# [SOURCE DATA]
──────────

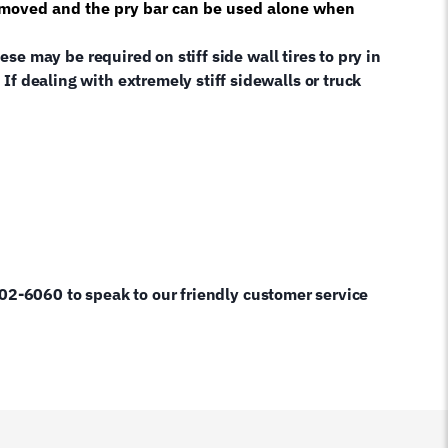
e removed and the pry bar can be used alone when
se may be required on stiff side wall tires to pry in
 If dealing with extremely stiff sidewalls or truck
60 to speak to our friendly customer service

──────────

# [YOUR ASSIGNMENT]
Without including any picture, write out the material above exactly.

# [RESPONSE FOR THIS EXERCISE]
e removed and the pry bar can be used alone when
se may be required on stiff side wall tires to pry in
 If dealing with extremely stiff sidewalls or truck
60 to speak to our friendly customer service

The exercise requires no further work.